James M. Binnall is an Associate Professor of Law, Criminology, and Criminal Justice at California State University, Long Beach, where he is also the Executive Director of Project Rebound. Dr. Binnall is a formerly incarcerated person who spent just over four years in prison for a DUI Homicide that claimed the life of his close friend. While incarcerated, he took his LSAT’s and was accepted to law school. Once released, Dr. Binnall earned his JD and LL.M., was admitted to the State Bar of California, and received his Ph.D. in Criminology, Law and Society from University of California, Irvine. A practicing attorney, he represents law students and attorneys in the State Bar of California’s moral character and fitness determination process and is the Co-Founder/Co-Executive Director of the California System-Involved Bar Association, a bar association comprised entirely of formerly incarcerated and system-involved law students and lawyers. His research explores the civic marginalization of those with criminal convictions, access to the legal profession for those with prior carceral involvement, parole and post-release restrictions, and conditions of confinement.
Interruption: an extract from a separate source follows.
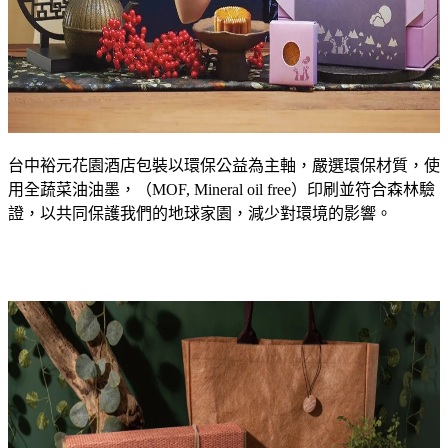
台中裕元花園酒店包裝以環保公益為主軸，嚴選環保材質，使
用全蔬菜油油墨，（MOF, Mineral oil free）印刷並符合森林驗
證，以共同保護我們的地球家園，減少對環境的影響。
Dr. Binnall’s primary research focus examines the exclusion of individuals with a felony conviction from the jury process. One of the nation’s leading scholars on the topic, he has testified for the U.S. Commission on Civil Rights, the California Senate and Assembly, and presented his research to the American Bar Association Jury Commission. Funded in part by the National Science Foundation and the American Bar Association, his work has also appeared in Law 360, CALmatters, Mother Jones, Truthout, ABA Journal, and The Appeal. In 2020, Dr. Binnall’s research helped to facilitate the passage of Senate Bill 310, which restored juror eligibility to most Californians with a felony criminal history. His new book, Twenty Million Angry Men: The Case for Including Convicted Felons in Our Jury Process (University of California Press, 2021), is the first devoted exclusively to the issue of record-based juror exclusion.
As a Fellow with the Institute to End Mass Incarceration, Dr. Binnall continues to study and speak about the exclusion of individuals with a felony conviction from American juries. His ongoing research evaluates how jurors with a conviction history contribute in mock jury settings to jury deliberations, the jury selection process for newly juror-eligible Californians with a prior felony conviction, and public opinion regarding record-based exclusion in the civil jury context. During his research fellowship, Dr. Binnall will also launch a new project focused on access to the legal profession for those with prior convictions that will draw on his personal story, empirical research, and years of professional experience representing formerly incarcerated state bar applicants.